Audi’s A8 e-tron, first shown in Frankfurt as a concept in 2009, and until recently said to be due for production in 2013, has been postponed until further notice, and the project may be canceled altogether.

Citing factors including high battery costs, limited range performance for the money, and possible lack of sufficient customers, Car & Driver magazine this week reported that Wolfgang Dürheimer, Audi’s new head of R&D put a halt to the development.

The magazine said it was “explicitly” told the R8 e-tron project may not be restarted with battery costs and range among the top prohibitive obstacle, among “numerous” reasons.

The publication also called out those in the battery industry who it says have over-hyped battery technology, promising a “game-changing” increase in energy density is always right around the corner.

However, there is truth to the assertion batteries are getting better, the question is how much, and the fact is until a bona fide paradigm shift is delivered, it does remain talk. But promising projects to develop new and existing technologies are underway, but apparently not fast enough for the German automaker.

The Audi R8 e-tron prototype over the last few years has in previous demonstration runs been known to run out of juice at inopportune times – such as Le Mans in 2010. More recently in June this year, it was seen turning hot laps at the ever-popular and not particularly secret testing track that is the Nürburgring.

Audi’s ultimate EV had previously been reported by various publications to have MSRP estimates ranging in 20090 at around $150,000 to as high this year as an estimated $242,000.

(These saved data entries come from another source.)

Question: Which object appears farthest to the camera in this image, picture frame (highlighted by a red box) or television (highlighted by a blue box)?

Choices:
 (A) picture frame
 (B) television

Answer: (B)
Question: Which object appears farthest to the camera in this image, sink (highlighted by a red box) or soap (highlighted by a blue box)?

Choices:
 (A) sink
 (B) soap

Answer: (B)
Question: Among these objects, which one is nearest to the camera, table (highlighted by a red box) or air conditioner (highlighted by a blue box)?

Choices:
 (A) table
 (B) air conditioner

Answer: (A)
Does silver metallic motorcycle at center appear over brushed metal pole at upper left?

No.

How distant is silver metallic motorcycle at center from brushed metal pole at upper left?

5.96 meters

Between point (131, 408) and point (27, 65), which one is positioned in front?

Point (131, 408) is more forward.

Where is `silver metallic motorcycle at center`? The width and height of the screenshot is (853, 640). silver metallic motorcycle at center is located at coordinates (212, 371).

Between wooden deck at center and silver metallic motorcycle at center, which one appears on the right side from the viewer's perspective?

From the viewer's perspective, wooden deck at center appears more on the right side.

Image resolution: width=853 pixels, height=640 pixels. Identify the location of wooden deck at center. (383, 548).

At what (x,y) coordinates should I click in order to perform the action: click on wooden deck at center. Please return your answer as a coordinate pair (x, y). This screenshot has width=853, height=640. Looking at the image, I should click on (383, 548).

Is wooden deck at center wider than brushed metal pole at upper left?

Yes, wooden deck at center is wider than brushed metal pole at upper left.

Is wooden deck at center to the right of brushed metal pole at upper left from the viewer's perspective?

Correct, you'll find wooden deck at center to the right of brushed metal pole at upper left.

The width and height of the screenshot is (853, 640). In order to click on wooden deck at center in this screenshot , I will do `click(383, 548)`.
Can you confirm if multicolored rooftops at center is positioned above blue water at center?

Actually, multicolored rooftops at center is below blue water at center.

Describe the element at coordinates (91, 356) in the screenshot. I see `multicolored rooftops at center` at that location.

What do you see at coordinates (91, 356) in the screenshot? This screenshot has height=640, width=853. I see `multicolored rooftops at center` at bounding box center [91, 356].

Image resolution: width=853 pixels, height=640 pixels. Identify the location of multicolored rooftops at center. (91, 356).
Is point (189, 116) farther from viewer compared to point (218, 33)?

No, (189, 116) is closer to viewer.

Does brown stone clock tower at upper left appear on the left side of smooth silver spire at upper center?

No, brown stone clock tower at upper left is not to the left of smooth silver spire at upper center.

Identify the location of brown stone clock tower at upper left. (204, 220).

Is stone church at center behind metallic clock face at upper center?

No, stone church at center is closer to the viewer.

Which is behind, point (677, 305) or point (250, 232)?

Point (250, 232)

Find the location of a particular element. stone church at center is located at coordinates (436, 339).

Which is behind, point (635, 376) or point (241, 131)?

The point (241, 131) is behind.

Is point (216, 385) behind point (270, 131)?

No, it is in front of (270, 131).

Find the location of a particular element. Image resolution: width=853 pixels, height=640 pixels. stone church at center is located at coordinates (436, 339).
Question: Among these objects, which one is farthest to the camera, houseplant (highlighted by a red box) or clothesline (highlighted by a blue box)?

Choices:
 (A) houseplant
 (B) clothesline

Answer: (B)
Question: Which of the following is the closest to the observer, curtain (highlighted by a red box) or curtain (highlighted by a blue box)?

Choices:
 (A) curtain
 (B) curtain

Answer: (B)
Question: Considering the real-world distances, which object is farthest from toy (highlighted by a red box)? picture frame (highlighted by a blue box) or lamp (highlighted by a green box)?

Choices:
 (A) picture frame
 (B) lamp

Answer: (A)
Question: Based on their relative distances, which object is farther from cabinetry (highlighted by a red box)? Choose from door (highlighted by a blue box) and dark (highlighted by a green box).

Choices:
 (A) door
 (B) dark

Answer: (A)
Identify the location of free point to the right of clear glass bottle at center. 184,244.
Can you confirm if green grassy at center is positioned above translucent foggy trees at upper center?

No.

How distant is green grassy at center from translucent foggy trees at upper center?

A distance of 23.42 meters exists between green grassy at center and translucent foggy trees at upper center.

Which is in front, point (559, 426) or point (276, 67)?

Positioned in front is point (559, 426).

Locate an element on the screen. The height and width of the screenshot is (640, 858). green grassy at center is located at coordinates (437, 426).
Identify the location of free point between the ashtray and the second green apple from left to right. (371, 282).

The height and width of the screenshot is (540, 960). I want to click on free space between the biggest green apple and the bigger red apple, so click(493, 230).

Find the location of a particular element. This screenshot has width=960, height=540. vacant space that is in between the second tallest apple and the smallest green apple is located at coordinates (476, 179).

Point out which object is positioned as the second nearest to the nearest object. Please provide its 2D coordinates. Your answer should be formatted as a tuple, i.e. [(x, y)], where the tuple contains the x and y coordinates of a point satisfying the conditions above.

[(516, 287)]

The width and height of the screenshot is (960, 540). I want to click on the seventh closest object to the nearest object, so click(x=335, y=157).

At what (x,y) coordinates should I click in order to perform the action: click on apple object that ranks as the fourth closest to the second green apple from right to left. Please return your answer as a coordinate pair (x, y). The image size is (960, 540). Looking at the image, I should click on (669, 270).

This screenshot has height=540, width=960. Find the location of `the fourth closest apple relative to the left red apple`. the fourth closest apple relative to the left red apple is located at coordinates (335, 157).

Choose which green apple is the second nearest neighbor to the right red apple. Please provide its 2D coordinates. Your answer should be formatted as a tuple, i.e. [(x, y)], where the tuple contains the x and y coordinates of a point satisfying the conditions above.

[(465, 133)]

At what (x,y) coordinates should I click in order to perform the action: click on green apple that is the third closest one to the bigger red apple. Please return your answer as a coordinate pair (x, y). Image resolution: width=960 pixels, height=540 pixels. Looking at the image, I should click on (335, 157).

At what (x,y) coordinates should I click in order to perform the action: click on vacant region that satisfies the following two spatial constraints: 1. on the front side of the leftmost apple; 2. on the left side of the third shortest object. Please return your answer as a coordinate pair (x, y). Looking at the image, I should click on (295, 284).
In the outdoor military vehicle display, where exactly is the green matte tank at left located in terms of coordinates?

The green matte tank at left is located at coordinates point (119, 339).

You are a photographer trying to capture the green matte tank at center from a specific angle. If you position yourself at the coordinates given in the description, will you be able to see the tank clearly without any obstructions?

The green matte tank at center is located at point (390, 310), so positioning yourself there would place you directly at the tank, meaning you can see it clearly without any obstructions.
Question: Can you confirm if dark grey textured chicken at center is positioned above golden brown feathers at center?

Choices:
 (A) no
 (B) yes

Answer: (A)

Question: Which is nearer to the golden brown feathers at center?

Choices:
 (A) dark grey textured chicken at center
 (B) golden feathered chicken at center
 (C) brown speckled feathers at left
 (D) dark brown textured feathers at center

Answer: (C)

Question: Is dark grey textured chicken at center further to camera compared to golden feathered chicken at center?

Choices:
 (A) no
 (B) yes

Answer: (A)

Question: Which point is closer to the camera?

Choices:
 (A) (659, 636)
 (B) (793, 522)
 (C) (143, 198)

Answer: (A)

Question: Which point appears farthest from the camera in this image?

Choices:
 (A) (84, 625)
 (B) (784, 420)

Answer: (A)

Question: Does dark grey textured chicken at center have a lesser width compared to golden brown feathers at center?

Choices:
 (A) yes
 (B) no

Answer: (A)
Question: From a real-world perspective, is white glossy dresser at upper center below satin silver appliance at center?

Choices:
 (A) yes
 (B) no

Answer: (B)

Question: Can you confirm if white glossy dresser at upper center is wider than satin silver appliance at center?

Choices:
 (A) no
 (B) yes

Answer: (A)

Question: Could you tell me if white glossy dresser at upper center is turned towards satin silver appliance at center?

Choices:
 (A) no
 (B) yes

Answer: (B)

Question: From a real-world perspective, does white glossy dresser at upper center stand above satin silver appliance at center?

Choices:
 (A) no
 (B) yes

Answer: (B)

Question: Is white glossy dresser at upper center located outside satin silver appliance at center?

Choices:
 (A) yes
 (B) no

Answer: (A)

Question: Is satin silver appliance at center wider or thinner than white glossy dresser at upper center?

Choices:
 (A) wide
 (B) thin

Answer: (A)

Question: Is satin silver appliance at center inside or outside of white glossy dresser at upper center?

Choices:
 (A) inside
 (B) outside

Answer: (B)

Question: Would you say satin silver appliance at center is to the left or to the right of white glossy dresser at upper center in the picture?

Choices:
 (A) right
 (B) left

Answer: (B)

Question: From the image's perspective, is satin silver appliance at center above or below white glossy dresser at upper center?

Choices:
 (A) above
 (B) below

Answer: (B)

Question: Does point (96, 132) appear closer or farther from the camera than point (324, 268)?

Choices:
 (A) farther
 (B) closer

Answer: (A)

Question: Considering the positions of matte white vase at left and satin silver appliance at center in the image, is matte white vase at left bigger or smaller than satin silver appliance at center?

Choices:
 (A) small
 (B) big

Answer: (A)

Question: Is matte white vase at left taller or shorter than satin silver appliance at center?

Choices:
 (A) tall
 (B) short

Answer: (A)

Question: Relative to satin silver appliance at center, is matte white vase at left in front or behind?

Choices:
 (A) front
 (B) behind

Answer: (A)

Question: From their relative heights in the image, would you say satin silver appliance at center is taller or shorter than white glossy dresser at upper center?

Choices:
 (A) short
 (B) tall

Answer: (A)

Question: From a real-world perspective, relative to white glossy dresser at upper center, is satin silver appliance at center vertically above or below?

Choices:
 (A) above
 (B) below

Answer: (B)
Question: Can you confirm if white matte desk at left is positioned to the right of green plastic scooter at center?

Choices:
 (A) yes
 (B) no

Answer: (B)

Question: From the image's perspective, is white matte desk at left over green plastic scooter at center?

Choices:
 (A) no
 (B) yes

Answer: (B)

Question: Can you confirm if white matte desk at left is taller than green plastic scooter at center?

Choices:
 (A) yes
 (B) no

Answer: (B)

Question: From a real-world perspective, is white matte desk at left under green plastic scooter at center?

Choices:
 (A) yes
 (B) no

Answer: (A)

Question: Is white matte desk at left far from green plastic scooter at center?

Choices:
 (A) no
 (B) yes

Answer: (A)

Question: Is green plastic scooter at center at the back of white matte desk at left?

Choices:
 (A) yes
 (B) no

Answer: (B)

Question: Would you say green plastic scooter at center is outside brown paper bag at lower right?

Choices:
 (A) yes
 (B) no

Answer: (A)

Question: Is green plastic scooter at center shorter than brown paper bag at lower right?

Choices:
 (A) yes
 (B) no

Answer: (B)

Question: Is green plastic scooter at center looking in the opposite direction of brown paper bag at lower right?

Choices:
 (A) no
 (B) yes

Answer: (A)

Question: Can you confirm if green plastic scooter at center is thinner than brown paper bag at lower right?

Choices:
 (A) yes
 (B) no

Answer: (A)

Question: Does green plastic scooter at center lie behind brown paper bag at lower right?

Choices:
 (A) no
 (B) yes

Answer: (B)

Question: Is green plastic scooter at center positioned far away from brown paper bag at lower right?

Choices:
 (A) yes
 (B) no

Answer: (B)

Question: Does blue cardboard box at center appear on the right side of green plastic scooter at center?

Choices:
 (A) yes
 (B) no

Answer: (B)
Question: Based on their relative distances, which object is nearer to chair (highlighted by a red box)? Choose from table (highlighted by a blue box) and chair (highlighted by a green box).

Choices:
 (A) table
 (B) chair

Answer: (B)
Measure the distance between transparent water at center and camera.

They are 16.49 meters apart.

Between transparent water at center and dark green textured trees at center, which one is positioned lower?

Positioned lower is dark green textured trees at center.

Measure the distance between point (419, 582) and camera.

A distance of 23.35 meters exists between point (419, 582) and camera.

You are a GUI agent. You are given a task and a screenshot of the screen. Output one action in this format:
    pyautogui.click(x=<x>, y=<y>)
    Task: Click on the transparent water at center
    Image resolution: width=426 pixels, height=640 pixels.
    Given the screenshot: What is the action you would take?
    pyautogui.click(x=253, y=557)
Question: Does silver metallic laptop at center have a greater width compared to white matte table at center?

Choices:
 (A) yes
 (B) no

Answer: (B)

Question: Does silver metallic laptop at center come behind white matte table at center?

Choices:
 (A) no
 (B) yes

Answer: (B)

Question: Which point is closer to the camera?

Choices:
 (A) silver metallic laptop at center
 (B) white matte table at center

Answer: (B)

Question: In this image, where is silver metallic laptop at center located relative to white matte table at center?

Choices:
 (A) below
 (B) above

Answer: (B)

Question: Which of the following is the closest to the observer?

The company also showed off such innovations as digital electric rear-view mirrors, and a video highlighting development of it’s e-sound signature to warn off pedestrians with an aurally acceptable and evocative tone suitable for the likes of a high-end e-sports car.

Car & Driver said it was tentatively planning a shootout with the pending – and not canceled – Mercedes-Benz SLS AMG Electric Drive, but this now appears as though it will not happen.

So now at the upper echelon level – perhaps more understandable than entry level – Audi has backed away to leave Mercedes to continue onward – not unlike how Toyota brass in Japan have said it would back away from all-electric small city cars, while Nissan is going full-bore ahead.

Apparently EVs can be portrayed either way – as good-enough and getting better, or not ready for prime time, depending on perceived market and technological realities combined with an automaker’s own in-house risk tolerance.